_Aim of the task_: Set out exactly, line by line, the stretch of data below that begins at the line containing "比较内向的人，需要更多的时间来做出决定。不要过于急切地" and ends at the line containing "Немецкий шпиц померанский", with both ends kept.

_Records drawn from a dataset_:
***
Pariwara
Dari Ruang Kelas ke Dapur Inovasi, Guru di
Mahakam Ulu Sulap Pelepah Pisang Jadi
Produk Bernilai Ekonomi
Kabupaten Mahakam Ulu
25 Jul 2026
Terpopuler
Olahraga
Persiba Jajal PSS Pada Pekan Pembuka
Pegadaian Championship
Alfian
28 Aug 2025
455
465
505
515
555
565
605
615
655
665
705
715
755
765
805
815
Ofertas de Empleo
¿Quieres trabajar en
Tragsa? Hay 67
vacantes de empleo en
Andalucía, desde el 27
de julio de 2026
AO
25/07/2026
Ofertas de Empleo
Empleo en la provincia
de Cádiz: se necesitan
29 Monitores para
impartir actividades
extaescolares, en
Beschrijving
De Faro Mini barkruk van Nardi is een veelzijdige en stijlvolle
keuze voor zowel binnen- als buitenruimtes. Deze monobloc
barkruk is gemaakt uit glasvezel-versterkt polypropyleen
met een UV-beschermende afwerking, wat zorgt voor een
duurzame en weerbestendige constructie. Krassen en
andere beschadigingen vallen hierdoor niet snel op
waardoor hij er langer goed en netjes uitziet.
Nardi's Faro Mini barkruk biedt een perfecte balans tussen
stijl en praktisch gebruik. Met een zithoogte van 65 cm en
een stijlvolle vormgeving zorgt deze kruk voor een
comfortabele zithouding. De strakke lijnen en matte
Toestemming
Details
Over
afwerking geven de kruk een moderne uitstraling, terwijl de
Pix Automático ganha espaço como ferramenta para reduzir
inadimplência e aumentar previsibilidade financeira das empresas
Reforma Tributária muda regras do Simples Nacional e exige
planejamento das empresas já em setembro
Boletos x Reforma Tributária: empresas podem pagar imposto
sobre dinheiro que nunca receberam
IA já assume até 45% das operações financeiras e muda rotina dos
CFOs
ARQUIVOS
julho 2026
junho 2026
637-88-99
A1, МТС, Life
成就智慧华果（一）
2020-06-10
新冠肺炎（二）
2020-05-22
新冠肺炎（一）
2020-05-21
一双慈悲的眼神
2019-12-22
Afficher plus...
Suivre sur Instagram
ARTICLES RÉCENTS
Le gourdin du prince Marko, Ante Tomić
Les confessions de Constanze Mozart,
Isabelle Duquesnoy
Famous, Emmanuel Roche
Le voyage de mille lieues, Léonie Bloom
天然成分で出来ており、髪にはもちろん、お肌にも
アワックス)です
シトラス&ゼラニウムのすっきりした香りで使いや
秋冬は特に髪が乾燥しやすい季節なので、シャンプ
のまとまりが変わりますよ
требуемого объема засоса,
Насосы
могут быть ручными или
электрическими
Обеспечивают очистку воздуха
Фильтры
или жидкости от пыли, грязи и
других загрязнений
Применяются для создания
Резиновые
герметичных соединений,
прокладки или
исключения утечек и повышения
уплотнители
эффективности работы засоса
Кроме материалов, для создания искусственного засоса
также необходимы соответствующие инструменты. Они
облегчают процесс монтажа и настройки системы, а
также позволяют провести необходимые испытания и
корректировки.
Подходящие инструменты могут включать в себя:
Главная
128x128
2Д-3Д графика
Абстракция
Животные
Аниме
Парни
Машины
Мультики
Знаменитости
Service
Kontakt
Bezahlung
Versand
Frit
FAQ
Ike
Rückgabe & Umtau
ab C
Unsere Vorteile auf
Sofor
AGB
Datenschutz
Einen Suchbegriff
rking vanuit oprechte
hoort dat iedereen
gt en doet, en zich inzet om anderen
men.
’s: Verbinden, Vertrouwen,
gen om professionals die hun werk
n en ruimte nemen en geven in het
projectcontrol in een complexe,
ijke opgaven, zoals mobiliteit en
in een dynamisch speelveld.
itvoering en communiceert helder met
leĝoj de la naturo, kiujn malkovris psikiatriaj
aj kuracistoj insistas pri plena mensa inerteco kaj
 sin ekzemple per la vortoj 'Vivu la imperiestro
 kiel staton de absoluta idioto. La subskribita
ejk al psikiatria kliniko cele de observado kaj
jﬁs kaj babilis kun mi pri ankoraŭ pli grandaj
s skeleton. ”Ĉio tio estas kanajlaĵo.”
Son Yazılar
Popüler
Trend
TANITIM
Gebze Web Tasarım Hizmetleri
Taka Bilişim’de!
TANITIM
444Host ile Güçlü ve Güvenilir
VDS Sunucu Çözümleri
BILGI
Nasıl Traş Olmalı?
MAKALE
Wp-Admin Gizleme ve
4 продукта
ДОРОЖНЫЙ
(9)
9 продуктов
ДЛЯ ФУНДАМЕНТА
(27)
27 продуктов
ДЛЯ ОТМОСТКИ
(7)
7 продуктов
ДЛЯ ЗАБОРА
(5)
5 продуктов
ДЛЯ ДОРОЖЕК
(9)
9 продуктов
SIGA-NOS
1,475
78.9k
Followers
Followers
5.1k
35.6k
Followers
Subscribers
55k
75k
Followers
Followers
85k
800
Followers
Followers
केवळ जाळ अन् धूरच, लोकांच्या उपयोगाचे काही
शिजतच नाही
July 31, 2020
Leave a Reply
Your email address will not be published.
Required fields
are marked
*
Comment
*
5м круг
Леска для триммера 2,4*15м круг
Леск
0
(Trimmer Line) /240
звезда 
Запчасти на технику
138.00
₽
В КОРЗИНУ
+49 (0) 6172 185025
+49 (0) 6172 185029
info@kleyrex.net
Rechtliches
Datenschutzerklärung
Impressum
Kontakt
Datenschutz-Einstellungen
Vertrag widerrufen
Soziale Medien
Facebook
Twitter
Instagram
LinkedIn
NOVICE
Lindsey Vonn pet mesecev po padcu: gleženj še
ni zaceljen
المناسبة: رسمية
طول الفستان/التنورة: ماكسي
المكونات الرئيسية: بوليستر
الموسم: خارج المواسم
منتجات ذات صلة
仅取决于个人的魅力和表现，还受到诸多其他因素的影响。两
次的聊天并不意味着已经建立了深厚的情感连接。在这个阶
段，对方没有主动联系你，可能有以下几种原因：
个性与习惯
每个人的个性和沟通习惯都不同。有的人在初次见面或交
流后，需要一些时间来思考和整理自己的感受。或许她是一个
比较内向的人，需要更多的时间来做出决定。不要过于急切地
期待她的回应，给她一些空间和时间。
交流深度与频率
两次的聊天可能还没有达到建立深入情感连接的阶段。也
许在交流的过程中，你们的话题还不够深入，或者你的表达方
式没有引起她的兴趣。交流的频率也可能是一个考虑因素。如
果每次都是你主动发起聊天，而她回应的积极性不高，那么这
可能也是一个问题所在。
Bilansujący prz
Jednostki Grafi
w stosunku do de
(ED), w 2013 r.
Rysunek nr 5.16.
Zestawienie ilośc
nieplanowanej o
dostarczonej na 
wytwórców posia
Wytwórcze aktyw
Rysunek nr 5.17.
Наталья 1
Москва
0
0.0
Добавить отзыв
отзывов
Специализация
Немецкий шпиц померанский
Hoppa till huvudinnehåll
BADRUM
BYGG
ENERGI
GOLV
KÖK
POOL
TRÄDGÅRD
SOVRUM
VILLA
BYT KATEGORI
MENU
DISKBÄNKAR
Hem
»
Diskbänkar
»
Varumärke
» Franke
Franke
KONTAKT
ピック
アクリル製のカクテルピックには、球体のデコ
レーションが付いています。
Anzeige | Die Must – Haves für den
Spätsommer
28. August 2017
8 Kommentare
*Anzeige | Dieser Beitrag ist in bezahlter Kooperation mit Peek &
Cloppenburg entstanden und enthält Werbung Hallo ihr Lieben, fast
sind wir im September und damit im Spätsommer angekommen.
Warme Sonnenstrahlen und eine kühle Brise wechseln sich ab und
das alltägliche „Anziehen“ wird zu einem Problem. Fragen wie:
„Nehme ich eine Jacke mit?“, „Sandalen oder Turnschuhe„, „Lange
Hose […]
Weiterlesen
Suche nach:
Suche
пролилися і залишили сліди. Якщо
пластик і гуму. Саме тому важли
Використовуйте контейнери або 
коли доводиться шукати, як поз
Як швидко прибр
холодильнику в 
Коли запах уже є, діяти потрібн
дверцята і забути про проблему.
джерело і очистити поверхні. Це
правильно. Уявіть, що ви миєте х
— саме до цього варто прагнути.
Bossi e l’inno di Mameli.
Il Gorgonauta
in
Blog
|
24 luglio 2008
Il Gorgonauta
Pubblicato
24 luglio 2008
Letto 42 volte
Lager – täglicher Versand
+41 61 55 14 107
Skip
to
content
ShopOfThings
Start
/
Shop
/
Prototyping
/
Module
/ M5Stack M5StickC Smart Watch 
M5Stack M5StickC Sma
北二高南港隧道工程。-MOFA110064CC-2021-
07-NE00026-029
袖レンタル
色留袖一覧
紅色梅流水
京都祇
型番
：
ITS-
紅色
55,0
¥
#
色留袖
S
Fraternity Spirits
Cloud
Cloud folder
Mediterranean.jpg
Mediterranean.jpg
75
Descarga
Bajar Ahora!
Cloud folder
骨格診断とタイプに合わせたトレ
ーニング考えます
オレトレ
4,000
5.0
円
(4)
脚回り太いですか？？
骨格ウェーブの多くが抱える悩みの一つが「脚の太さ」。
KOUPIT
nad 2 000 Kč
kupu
***
_Solved problem_:
比较内向的人，需要更多的时间来做出决定。不要过于急切地
期待她的回应，给她一些空间和时间。
交流深度与频率
两次的聊天可能还没有达到建立深入情感连接的阶段。也
许在交流的过程中，你们的话题还不够深入，或者你的表达方
式没有引起她的兴趣。交流的频率也可能是一个考虑因素。如
果每次都是你主动发起聊天，而她回应的积极性不高，那么这
可能也是一个问题所在。
Bilansujący prz
Jednostki Grafi
w stosunku do de
(ED), w 2013 r.
Rysunek nr 5.16.
Zestawienie ilośc
nieplanowanej o
dostarczonej na 
wytwórców posia
Wytwórcze aktyw
Rysunek nr 5.17.
Наталья 1
Москва
0
0.0
Добавить отзыв
отзывов
Специализация
Немецкий шпиц померанский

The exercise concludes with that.